While it had all the features of a surefire media sensation and drew attention in both the press and cinematic newsreels, existentialism received scant television coverage. Famous for its purported transgression of gender norms, celebration of individual freedom, and avid promotion of new models of sexual morality, existentialism (especially in its cultural incarnation) tacitly critiqued the fragile state of the nation. Taking direction from the reinvention of conjugal morals devised in the late 1920s by Sartre and Beauvoir as a governing principle for their own legendary relationship, existentialists in general (and women in particular) were thought to embrace free love and reject marriage and family. Consequently, for the television administration the topic was delicate. Yet as literary celebrities, existentialists were part of the cultural capital that the medium was eager to exploit. Camus was not the problem. Less politically strident than his colleagues, and a close friend of Lectures pour tous’s Fouchet, he was happy to appear before the cameras. With Sartre and Beauvoir it was different. Their support for revolutionary movements (particularly, by 1956, the cause of Algerian independence) and their anti-American, anti-imperialist beliefs increasingly brought them into conflict with the French government. Nervous about provoking government ire, through the 1950s and ’60s TV news largely avoided the famous couple. Meanwhile, Sartre and Beauvoir refused TV interviews, a fact that probably suited the state broadcaster, who was uncomfortably caught between political whims and the interests of both producers and the public. Both Dumayet and Desgraupes report wishing that Sartre had acceded to an interview on the show. While Desgraupes attributes the philosopher’s reticence to his opposition to government politics, Dumayet recalls that the television administration “advised against” Sartre’s presence on the broadcast. Regardless, since they were unable to entice Sartre to appear but eager to capitalize on his intellectual celebrity, the hosts of Lectures pour tous resorted to representing him indirectly. The decision was a ratings coup and provided a prototype for covering controversial subjects in the years to come.

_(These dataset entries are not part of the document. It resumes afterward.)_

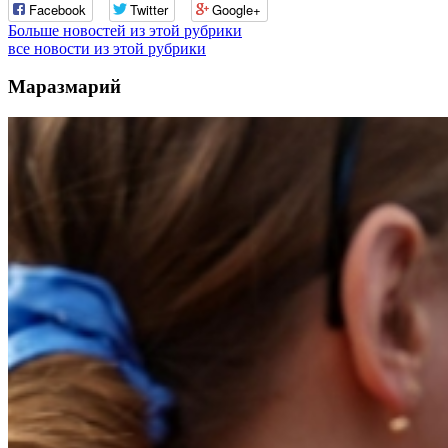
Facebook
Twitter
Google+
Больше новостей из этой рубрики
все новости из этой рубрики
Маразмарий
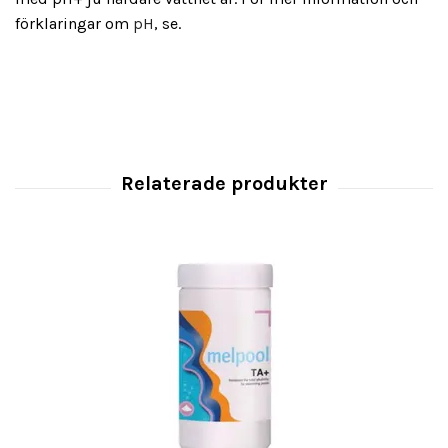
förklaringar om
pH
, se.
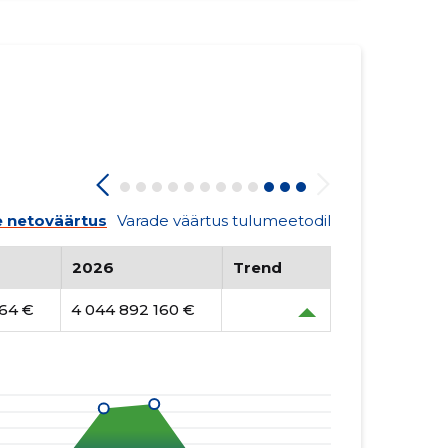
 netoväärtus
Varade väärtus tulumeetodil
2026
Trend
064 €
4 044 892 160 €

On 19 July 1955, Dumayet interviewed Francis Jeanson to discuss his recent study, Sartre par lui-même. Sartre’s face, captured in a photograph on the jacket of the book, opens the program. The still image—its serious bespectacled gaze, teeth clamped on a pipe, lips seemingly poised to utter profundities—introduces Sartre, as intellectual sobriety incarnate, to a public not yet entirely familiar with his features,. The camera cuts to an over-the-shoulder two-shot, depicting Dumayet holding the book, angled across from Jeanson, who faces the camera. Dumayet’s first question, “What is generally said about Sartre, and how does the book correct that opinion?” intimates the slant of the discussion that follows. This seemingly innocuous book review not only makes possible a conversation about the value of Sartre’s work but also opens a public debate about Sartre’s status in contemporary French society.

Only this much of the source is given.